First of all, your reasoning in the first paragraph is backwards. You begin with the EOM
$$\partial_{\nu}F^{\mu\nu} = -m^2A^{\mu}$$
which when expanded gives
$$\partial^{\mu}\partial\cdot A - \Box A^{\mu} = -m^2A^{\mu}.$$
Taking divergence of this gives
$$\Box\partial\cdot A - \Box\partial\cdot A + m^2\partial\cdot A=0 \implies \partial\cdot A = 0$$
and you realize that the vector field must satisfy this Lorentz condition. Then you can go back a step, make use of this Lorenz condition, and obtain your Klein-Gordan equation $$\Box A^{\mu} = m^2A^{\mu}.$$
Now to your question 1: " What does the fact that the theory still has the Lorenz condition (without the need to impose it) means? Because the Lagrangian is not gauge-invariant, but it satisfies a gauge condition."
--You must not think of the Lorenz condition as a gauge condition, since as you yourself pointed out, we're not dealing with a gauge theory here. The Lorenz condition simply reminds us that in general if I write the equation of motion as $\partial_{\nu}F^{\mu\nu} = J^{\mu}$ where $J^{\mu}$ is some current, it has to necessarily be conserved, meaning $\partial_{\mu}J^{\mu} = 0$ (because $F^{\mu\nu}$ is anti-symmetric). In this case of the free massive vector field, $J^{\mu} = m^2A^{\mu}$ which must now be conserved, and hence the so called Lorenz condition.

To your question 2: "A massive vector field has three degrees of freedom. However, $A^{\mu}$ is a 4-component object which satisfy the equation of motion and the Lorenz condition, but these are two conditions, so 4-2=2 degrees of freedom. Where does my reasoning fail?"
-- You're not quite right in counting the Lorentz condition as a technically true constraint, but I sympathize over this with you if we're talking intuitively (more on this later).

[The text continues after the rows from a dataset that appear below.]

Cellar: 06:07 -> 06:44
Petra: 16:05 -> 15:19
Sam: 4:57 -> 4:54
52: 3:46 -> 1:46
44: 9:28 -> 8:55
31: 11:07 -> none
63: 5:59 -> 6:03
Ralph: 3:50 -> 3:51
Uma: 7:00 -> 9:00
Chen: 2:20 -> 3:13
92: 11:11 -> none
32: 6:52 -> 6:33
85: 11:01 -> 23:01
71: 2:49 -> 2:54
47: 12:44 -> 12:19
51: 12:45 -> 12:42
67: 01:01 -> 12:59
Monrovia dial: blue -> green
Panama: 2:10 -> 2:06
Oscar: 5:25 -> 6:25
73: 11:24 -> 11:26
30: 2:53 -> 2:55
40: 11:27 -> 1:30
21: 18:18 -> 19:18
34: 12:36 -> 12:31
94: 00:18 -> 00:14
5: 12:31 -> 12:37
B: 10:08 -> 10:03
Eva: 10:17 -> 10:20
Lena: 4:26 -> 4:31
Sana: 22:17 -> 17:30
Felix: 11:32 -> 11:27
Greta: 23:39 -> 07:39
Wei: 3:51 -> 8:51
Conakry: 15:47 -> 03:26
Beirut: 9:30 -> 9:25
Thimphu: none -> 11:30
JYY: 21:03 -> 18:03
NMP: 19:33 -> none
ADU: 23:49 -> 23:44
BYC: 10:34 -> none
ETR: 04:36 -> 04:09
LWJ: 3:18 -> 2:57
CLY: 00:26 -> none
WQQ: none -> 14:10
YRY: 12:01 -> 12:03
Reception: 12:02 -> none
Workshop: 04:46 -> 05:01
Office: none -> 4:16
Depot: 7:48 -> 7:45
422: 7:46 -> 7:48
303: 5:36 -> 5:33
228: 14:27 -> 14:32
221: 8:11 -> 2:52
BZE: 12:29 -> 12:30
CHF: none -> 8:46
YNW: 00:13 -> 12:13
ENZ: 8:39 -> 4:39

But you definitely cannot count the equation of motion as a constraint. It just goes against the very definition of an "equation of motion". Equation of motion specifies how your degrees of freedom propagate in time, given the appropriate amount of initial conditions. Usually in relativistic field theories, we deal with 'second order' degrees of freedom, which is to say that for each degree of freedom, we need two sets of initial data to fully know how they are going to evolve in time. This is because we are dealing with PDEs that are second order in time (e.g. the sets of data could be (1) the initial field configuration over the whole of space, and (2) the initial conjugate momenta field over the whole of space). In this case for a massive vector field, you have three degrees of freedom and therefore need 6 sets of data: e.g. the three initial field configurations over the whole of space, and the three initial conjugate field configurations over the whole of space. Now I mentioned that the Lorenz condition is technically not quite a true constraint in some sense: From this Lorenz condition we have $\dot{A}^{0} = -\partial_{i}A^{i}$ which is not quite constraining $A^{0}$ but rather only $\dot{A}^{0}$. Now you may first think that you can integrate $\dot{A}^{0}$ w.r.t. time and obtain $A^{0}$, but you will quickly notice that I can add any time independent spatial function $f({\bf x})$ (viz a viz the 'integration constant'). This is precisely what I meant by the Lorenz condition not being a true constraint in that it does not reproduce $A^{0}$ for you uniquely. But then how do I reconcile the fact that I only have 3 degrees of freedom? Simple: Just expand the kinetic term $F^{\mu\nu}F_{\mu\nu}$ in terms of the vector field and its derivatives. You obtain
$$-\dfrac{1}{4}F^{\mu\nu}F_{\mu\nu} = \dfrac{1}{2}\left(\dot{\vec{A}} + \nabla A^{0}\right)^2 - \dfrac{1}{2}\left(\nabla\times\vec{A}\right)^2.$$
And now notice that the $A^{0}$ does not come with any terms that are quadratic in its time derivative. Therefore we finally realize that it is not a degree of freedom. You can solve for $A^{0}$ by varying the action (including the mass term) w.r.t. it and plug it back into the action to obtain the more direct and elucid action for the actual three degrees of freedom.

 

[vanhees71]

Another elegant method to treat the massive vector field is to treat it as an Abelian gauge theory using the Stueckelberg formalism. One should note that massive gauge bosons without a Higgs mechanism is possible for Abelian U(1) (but not for non-Abelian) gauge theories. The funny thing then is that in the quantized version you have to introduce a "Stueckelberg ghost" in addition to the usual "Faddeev Popov ghosts", which however are all non-interacting because the gauge group is Abelian.